Short-term starvation in rats induced hepatic glycogen depletion and led to hypoleptinaemia, which, in the presence of hypo-insulinaemia, stimulated hypothalamic–pituitary–adrenal (HPA) axis activity. This led to enhanced WAT lipolysis and consequent increases in hepatic acetyl-CoA content, promoting a metabolic shift to fat oxidation and maintenance of hepatic gluco-neogenesis via acetyl-CoA-dependent allosteric activation of pyruvate carboxylase flux.

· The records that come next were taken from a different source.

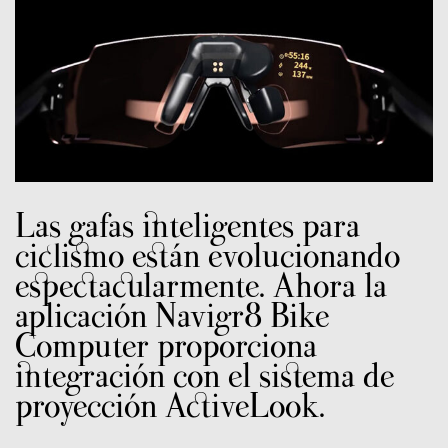
Las gafas inteligentes para
ciclismo están evolucionando
espectacularmente. Ahora la
aplicación Navigr8 Bike
Computer proporciona
integración con el sistema de
proyección ActiveLook.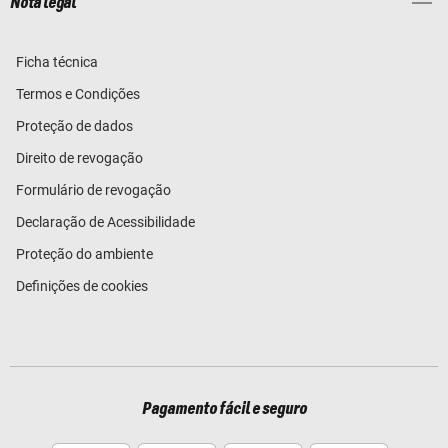
Nota legal
Ficha técnica
Termos e Condições
Proteção de dados
Direito de revogação
Formulário de revogação
Declaração de Acessibilidade
Proteção do ambiente
Definições de cookies
Pagamento fácil e seguro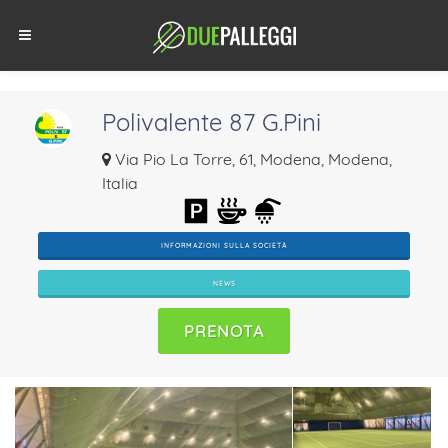
Polivalente 87 G.Pini
Via Pio La Torre, 61, Modena, Modena,
Italia
INFORMAZIONI SULLA SOCIETÀ
NEWS
PRENOTA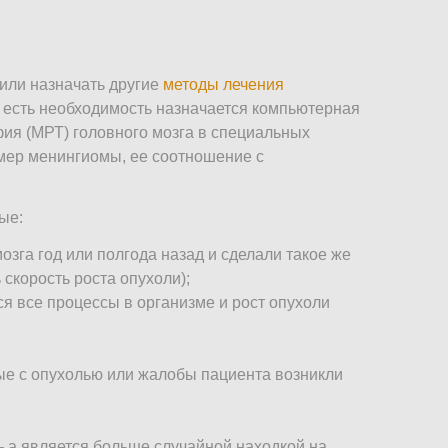
или назначать другие
методы лечения
и есть необходимость назначается компьютерная
фия (МРТ) головного мозга в специальных
змер менингиомы, ее соотношение с
ые:
озга год или полгода назад и сделали такое же
скорость роста опухоли);
я все процессы в организме и рост опухоли
ые с опухолью или жалобы пациента возникли
 а является больше случайной находкой на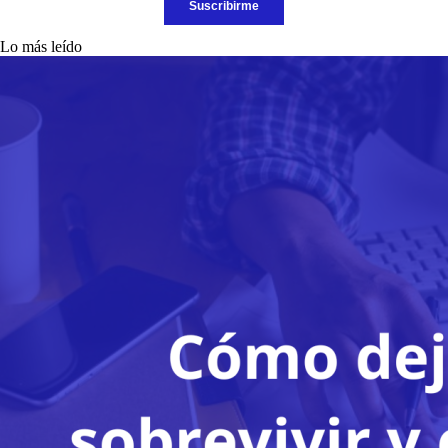
Lo más leído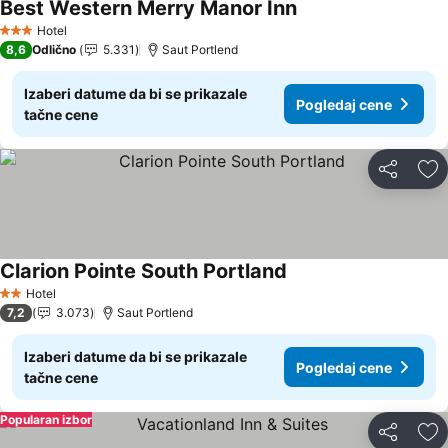
Best Western Merry Manor Inn
Hotel
3 Zvezdice
8,6
Odlično
5.331
Saut Portlend
Izaberi datume da bi se prikazale
Pogledaj cene
tačne cene
Deli
Do
Clarion Pointe South Portland
Hotel
2 Zvezdice
7,2
3.073
Saut Portlend
Izaberi datume da bi se prikazale
Pogledaj cene
tačne cene
Popularan izbor
Deli
Do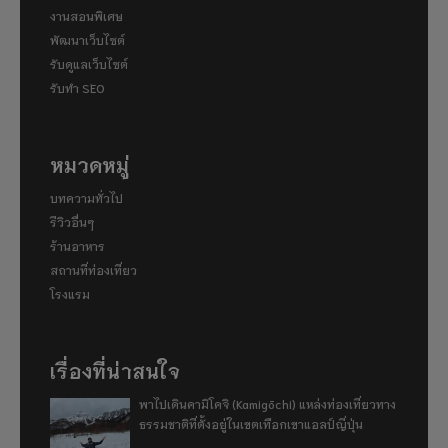
งานสอนพิเศษ
พัฒนาเว็บไซต์
รับดูแลเว็บไซต์
รับทำ SEO
หมวดหมู่
บทความทั่วไป
รีวิวอื่นๆ
ร้านอาหาร
สถานที่ท่องเที่ยว
โรงแรม
เรื่องที่น่าสนใจ
พาไปเดินคามิโคจิ (Kamigōchi) แหล่งท่องเที่ยวทาง
ธรรมชาติที่ตั้งอยู่ในเขตเทือกเขาแอลป์ญี่ปุ่น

Another key finding was that rates of hepatic mitochondrial oxidation and gluconeogenesis were limited by substrate depletion owing to reduced muscle glucose–alanine cycling in the long-term fasted state.

Overall, these findings challenge the canonical view that insulin is the key orchestrator in glucose homeostasis in starvation. “The next step will be to understand whether these same mechanisms translate to humans during starvation using similar methodologies,” concludes Shulman.